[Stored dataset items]
============

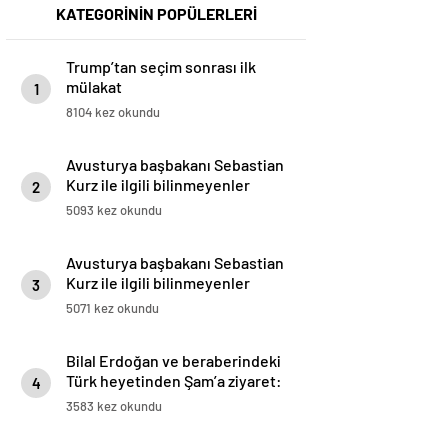
KATEGORİNİN POPÜLERLERİ
Trump’tan seçim sonrası ilk
mülakat
1
8104 kez okundu
Avusturya başbakanı Sebastian
Kurz ile ilgili bilinmeyenler
2
5093 kez okundu
Avusturya başbakanı Sebastian
Kurz ile ilgili bilinmeyenler
3
5071 kez okundu
Bilal Erdoğan ve beraberindeki
Türk heyetinden Şam’a ziyaret:
4
Emevi Camii’nde namaz kıldılar
3583 kez okundu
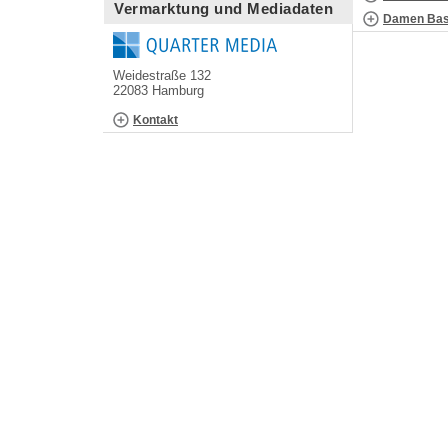
Vermarktung und Mediadaten
Damen Bask
Weidestraße 132
22083 Hamburg
Kontakt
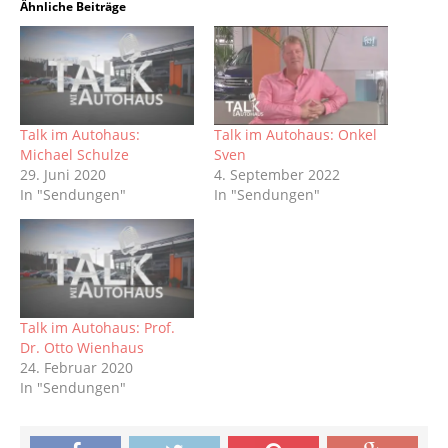
Ähnliche Beiträge
Talk im Autohaus:
Talk im Autohaus: Onkel
Michael Schulze
Sven
29. Juni 2020
4. September 2022
In "Sendungen"
In "Sendungen"
Talk im Autohaus: Prof.
Dr. Otto Wienhaus
24. Februar 2020
In "Sendungen"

============

§ Work instruction:
Every line above should be copied exactly, apart from any pictures.

§ Reply:
KATEGORİNİN POPÜLERLERİ
Trump’tan seçim sonrası ilk
mülakat
1
8104 kez okundu
Avusturya başbakanı Sebastian
Kurz ile ilgili bilinmeyenler
2
5093 kez okundu
Avusturya başbakanı Sebastian
Kurz ile ilgili bilinmeyenler
3
5071 kez okundu
Bilal Erdoğan ve beraberindeki
Türk heyetinden Şam’a ziyaret:
4
Emevi Camii’nde namaz kıldılar
3583 kez okundu
Vermarktung und Mediadaten
Damen Bask
Weidestraße 132
22083 Hamburg
Kontakt
Ähnliche Beiträge
Talk im Autohaus:
Talk im Autohaus: Onkel
Michael Schulze
Sven
29. Juni 2020
4. September 2022
In "Sendungen"
In "Sendungen"
Talk im Autohaus: Prof.
Dr. Otto Wienhaus
24. Februar 2020
In "Sendungen"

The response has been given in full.